I first specify the errors and then provide the code after the errors:
First the Errors which seems to originate at this line within the code:
mle = optim(theta.start,logl,x=x,y1=y1,y2=y2,hessian=T) #Error@Here.
A)If I set the hessian = F in the parameters in call to OPTIM, I get the following error and traceback:
Error in array(x, c(length(x), 1L), if (!is.null(names(x))) list(names(x), :
'data' must be of a vector type, was 'NULL'
6 array(x, c(length(x), 1L), if (!is.null(names(x))) list(names(x),
NULL) else NULL)
5 as.matrix.default(a)
4 as.matrix(a)
3 solve.default(mle$hessian)
2 solve(mle$hessian)
1 mle.reg(fmla, bvprobitdata)
B) If I set the hessian = T in the parameters in call to OPTIM, I get the following error and traceback:
Error in solve.default(mle$hessian) :
Lapack routine dgesv: system is exactly singular: U[1,1] = 0
3 solve.default(mle$hessian)
2 solve(mle$hessian)
1 mle.reg(fmla, bvprobitdata)
Now the code:
# MLE Estimation of Bivariate Normal with correlation.
require(Formula)
require(pbivnorm)
#Get probit data
bvprobitdata <- read.csv("/Users/...../yhbi_probitdata.csv", header = TRUE)
head(bvprobitdata,10)
#Bivariate Normal Estimation using MLE
mle.reg = function(fmla,data) {
# Define the negative log likelihood function
logl <- function(theta,x,y1,y2){
y1 <- y1
y2 <- y2
x <- x
#Id <- rep(1,1000)
#x <- as.matrix(cbind(Id,x1,x2))
beta1 <- matrix(theta[1:3],3,1)
beta2 <- matrix(theta[4:6],3,1)
ro <- theta[7]
# Calculate CDFs
temp1 <- as.matrix(cbind((x%*%beta1),(x%*%beta2))) # Create a matrix of the two cross products
bvCDF <- pbivnorm(temp1,rho=ro) # Bivariate CDF
xb1CDF <- pnorm(x%*%beta1)
Negxb1CDF <- pnorm(-(x%*%beta1))
# Calculate Log Likelihood - Temporarily commented out to focus debugging error in Hessian in OPTIM.

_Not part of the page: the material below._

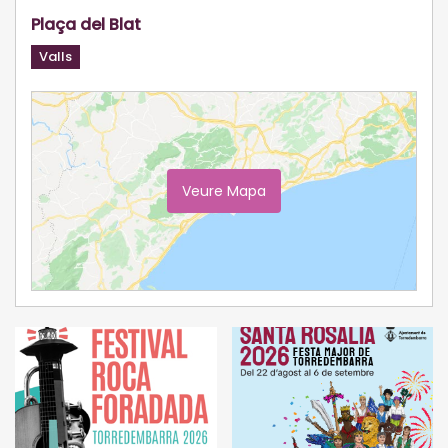
Plaça del Blat
Valls
Veure Mapa
Ampliar Mapa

#llik <- y1*y2*bvCDF + y1(1-y2)*log(xb1CDF-bvCDF) + (1-y1)*log(Negxb1CDF) #Calc log likelihood
#loglik <- sum(llik) # Sum up the log likelihoods for each observation.
#return(-loglik) # -ve Since OPTIM minimizes and we want to maximize loglikelihood.
return(100)
}
# Prepare the data
fml <- model.frame(fmla, data =data)
fml
outcome1 = rownames(attr(terms(fmla),"factors"))[1]
outcome2 = rownames(attr(terms(fmla),"factors"))[2]
head(data,10)
print(outcome2)
dfrTmp = model.frame(data)
y1 = as.numeric(as.matrix(data[,match(outcome1,colnames(data))]))
y2 = as.numeric(as.matrix(data[,match(outcome2,colnames(data))]))
x = as.matrix(model.matrix(fmla, data=dfrTmp))
# Define initial values for the parameters
theta.start = cbind(1,1,1,1,1,1,0.5)
# Assign names to the parameters
names(theta.start)[1] = "b10"
names(theta.start)[2] = "b11"
names(theta.start)[3] = "b12"
names(theta.start)[4] = "b20"
names(theta.start)[5] = "b21"
names(theta.start)[6] = "b22"
names(theta.start)[7] = "ro"
# Calculate the maximum likelihood
mle = optim(theta.start,logl,x=x,y1=y1,y2=y2,hessian=T) #Error@Here.
out = list(beta=mle$par,vcov=solve(mle$hessian),ll=2*mle$value)
}
print("before call")
fmla <- Formula(y1 | y2 ~x1+x2) #Create model formula
mlebvprobit = mle.reg(fmla,bvprobitdata) #Estimate coefficients for probit
print("after call")
mlebvprobit